What to work on
Copy the lines below exactly. No picture goes into the copy.

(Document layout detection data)
╔══
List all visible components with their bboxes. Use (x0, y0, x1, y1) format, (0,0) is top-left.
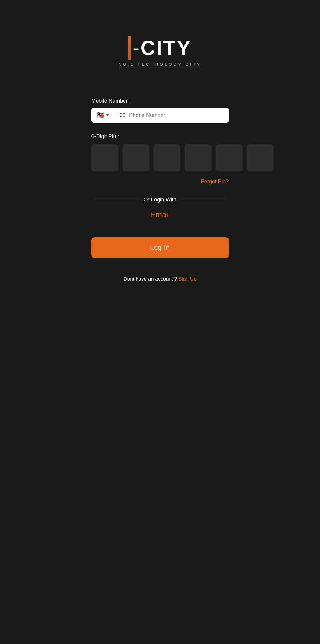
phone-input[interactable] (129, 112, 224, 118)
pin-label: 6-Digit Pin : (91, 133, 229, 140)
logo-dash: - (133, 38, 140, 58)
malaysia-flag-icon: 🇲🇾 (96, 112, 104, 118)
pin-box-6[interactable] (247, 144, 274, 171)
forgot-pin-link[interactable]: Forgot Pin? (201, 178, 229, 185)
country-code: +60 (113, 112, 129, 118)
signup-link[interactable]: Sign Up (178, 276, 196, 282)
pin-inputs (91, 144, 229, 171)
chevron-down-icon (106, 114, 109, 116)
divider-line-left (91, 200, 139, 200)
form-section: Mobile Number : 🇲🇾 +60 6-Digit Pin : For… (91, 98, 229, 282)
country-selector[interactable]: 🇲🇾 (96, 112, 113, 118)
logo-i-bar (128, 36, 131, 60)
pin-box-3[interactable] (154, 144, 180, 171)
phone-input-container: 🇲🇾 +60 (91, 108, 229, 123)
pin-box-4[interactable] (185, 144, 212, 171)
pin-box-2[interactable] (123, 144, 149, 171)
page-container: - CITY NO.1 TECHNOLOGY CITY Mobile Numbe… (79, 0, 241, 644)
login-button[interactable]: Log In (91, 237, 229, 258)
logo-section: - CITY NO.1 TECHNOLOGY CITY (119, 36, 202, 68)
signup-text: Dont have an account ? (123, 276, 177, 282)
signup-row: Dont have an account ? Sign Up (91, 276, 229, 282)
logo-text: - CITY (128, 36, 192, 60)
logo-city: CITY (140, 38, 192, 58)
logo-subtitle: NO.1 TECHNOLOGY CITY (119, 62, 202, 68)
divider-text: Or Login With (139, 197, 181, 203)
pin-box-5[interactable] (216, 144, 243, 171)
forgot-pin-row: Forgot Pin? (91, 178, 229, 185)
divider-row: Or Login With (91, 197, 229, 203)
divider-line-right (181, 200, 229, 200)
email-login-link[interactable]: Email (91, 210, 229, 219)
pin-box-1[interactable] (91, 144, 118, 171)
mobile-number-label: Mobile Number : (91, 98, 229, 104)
╚══
Written response
List all visible components with their bboxes. Use (x0, y0, x1, y1) format, (0,0) is top-left.
phone-input[interactable] (129, 112, 224, 118)
pin-label: 6-Digit Pin : (91, 133, 229, 140)
logo-dash: - (133, 38, 140, 58)
malaysia-flag-icon: 🇲🇾 (96, 112, 104, 118)
pin-box-6[interactable] (247, 144, 274, 171)
forgot-pin-link[interactable]: Forgot Pin? (201, 178, 229, 185)
country-code: +60 (113, 112, 129, 118)
signup-link[interactable]: Sign Up (178, 276, 196, 282)
pin-inputs (91, 144, 229, 171)
chevron-down-icon (106, 114, 109, 116)
divider-line-left (91, 200, 139, 200)
form-section: Mobile Number : 🇲🇾 +60 6-Digit Pin : For… (91, 98, 229, 282)
country-selector[interactable]: 🇲🇾 (96, 112, 113, 118)
logo-i-bar (128, 36, 131, 60)
pin-box-3[interactable] (154, 144, 180, 171)
phone-input-container: 🇲🇾 +60 (91, 108, 229, 123)
pin-box-4[interactable] (185, 144, 212, 171)
pin-box-2[interactable] (123, 144, 149, 171)
page-container: - CITY NO.1 TECHNOLOGY CITY Mobile Numbe… (79, 0, 241, 644)
login-button[interactable]: Log In (91, 237, 229, 258)
logo-section: - CITY NO.1 TECHNOLOGY CITY (119, 36, 202, 68)
signup-text: Dont have an account ? (123, 276, 177, 282)
signup-row: Dont have an account ? Sign Up (91, 276, 229, 282)
logo-text: - CITY (128, 36, 192, 60)
logo-city: CITY (140, 38, 192, 58)
logo-subtitle: NO.1 TECHNOLOGY CITY (119, 62, 202, 68)
divider-text: Or Login With (139, 197, 181, 203)
pin-box-5[interactable] (216, 144, 243, 171)
forgot-pin-row: Forgot Pin? (91, 178, 229, 185)
divider-row: Or Login With (91, 197, 229, 203)
divider-line-right (181, 200, 229, 200)
email-login-link[interactable]: Email (91, 210, 229, 219)
pin-box-1[interactable] (91, 144, 118, 171)
mobile-number-label: Mobile Number : (91, 98, 229, 104)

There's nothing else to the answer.